Your goal: Pictures aside, copy exactly the lines running from the one with "अपनी-अपनी जीत का दावा ठोक रहे हैं।" to the end of the records.

[Data to use]

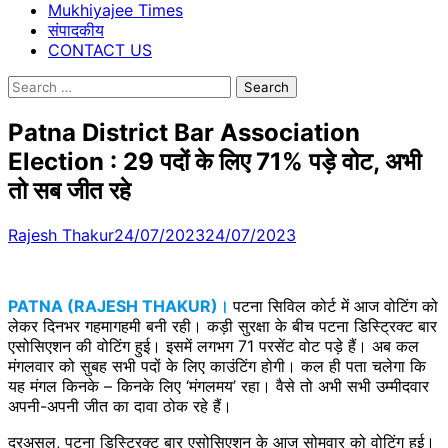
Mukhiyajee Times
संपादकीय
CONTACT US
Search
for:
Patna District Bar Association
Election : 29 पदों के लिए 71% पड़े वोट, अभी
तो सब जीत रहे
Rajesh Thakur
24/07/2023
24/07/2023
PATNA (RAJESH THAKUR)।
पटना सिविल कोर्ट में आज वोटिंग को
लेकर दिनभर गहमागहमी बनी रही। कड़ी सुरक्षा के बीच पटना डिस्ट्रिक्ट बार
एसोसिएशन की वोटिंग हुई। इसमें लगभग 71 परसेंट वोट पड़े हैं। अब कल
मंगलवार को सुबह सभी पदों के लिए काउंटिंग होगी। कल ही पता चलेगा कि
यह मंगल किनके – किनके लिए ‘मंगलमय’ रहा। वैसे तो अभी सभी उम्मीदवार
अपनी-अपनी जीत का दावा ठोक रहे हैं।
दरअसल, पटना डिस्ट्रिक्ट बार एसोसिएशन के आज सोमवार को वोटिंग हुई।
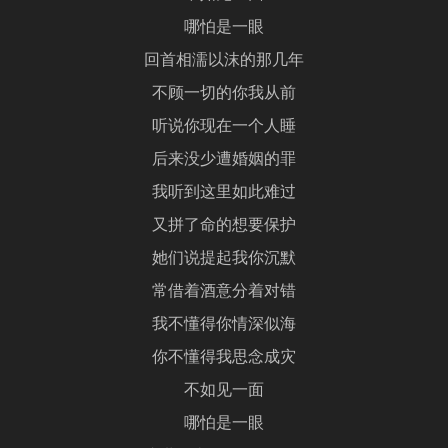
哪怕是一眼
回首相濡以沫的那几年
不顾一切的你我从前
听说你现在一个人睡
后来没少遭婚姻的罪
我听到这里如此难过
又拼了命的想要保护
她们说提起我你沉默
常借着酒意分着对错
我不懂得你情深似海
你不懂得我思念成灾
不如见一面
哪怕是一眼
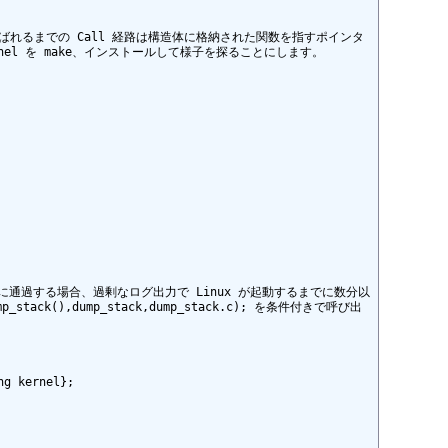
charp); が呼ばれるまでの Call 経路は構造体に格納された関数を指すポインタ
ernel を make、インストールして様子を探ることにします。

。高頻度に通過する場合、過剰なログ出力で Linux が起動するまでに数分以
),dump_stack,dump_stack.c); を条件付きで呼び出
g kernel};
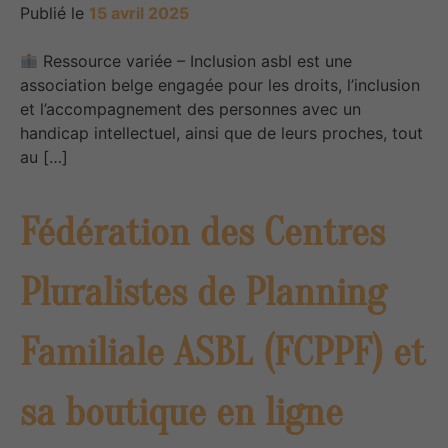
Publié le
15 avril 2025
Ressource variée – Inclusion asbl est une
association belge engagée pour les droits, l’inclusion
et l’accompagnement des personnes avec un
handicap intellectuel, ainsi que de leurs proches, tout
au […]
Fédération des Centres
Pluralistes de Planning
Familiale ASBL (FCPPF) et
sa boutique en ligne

[/Data to use]

Result of the task:
अपनी-अपनी जीत का दावा ठोक रहे हैं।
दरअसल, पटना डिस्ट्रिक्ट बार एसोसिएशन के आज सोमवार को वोटिंग हुई।
哪怕是一眼
回首相濡以沫的那几年
不顾一切的你我从前
听说你现在一个人睡
后来没少遭婚姻的罪
我听到这里如此难过
又拼了命的想要保护
她们说提起我你沉默
常借着酒意分着对错
我不懂得你情深似海
你不懂得我思念成灾
不如见一面
哪怕是一眼
charp); が呼ばれるまでの Call 経路は構造体に格納された関数を指すポインタ
ernel を make、インストールして様子を探ることにします。

。高頻度に通過する場合、過剰なログ出力で Linux が起動するまでに数分以
),dump_stack,dump_stack.c); を条件付きで呼び出
g kernel};
Publié le
15 avril 2025
Ressource variée – Inclusion asbl est une
association belge engagée pour les droits, l’inclusion
et l’accompagnement des personnes avec un
handicap intellectuel, ainsi que de leurs proches, tout
au […]
Fédération des Centres
Pluralistes de Planning
Familiale ASBL (FCPPF) et
sa boutique en ligne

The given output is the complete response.